BEGIN

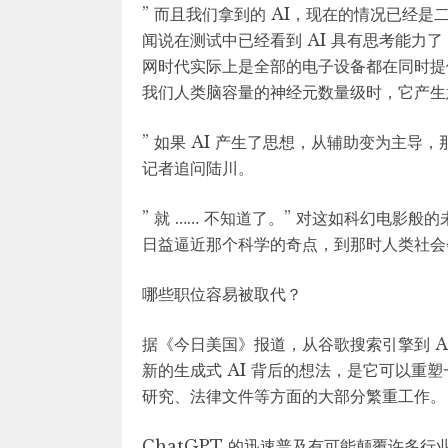
” 而且我们拿到的 AI，现在的情况已经
闻说在测试中已经看到 AI 具有思考能力
网时代实际上是全部的电子设备都在同时提
我们人类脑容量的神经元数量级时，它产生
” 如果 AI 产生了思想，从辅助变为主导
记者追问陆川。
” 就 …… 不知道了。” 对这如科幻电影
日益逼近那个科学的奇点，到那时人类社会
哪些职位容易被取代？
据《今日美国》报道，从谷歌搜索引擎到 Ale
新的生成式 AI 背后的想法，是它可以重
研究、法律文件等方面的大部分繁重工作。
ChatGPT 的迅速普及有可能颠覆许多行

END

Look above for the line containing "闻说在测试中已经看到 AI 具有思考能力", then please write out that line and each one after it through the end, exactly, with nothing else.

闻说在测试中已经看到 AI 具有思考能力
网时代实际上是全部的电子设备都在同时提
我们人类脑容量的神经元数量级时，它产生
” 如果 AI 产生了思想，从辅助变为主导
记者追问陆川。
” 就 …… 不知道了。” 对这如科幻电影
日益逼近那个科学的奇点，到那时人类社会
哪些职位容易被取代？
据《今日美国》报道，从谷歌搜索引擎到 Ale
新的生成式 AI 背后的想法，是它可以重
研究、法律文件等方面的大部分繁重工作。
ChatGPT 的迅速普及有可能颠覆许多行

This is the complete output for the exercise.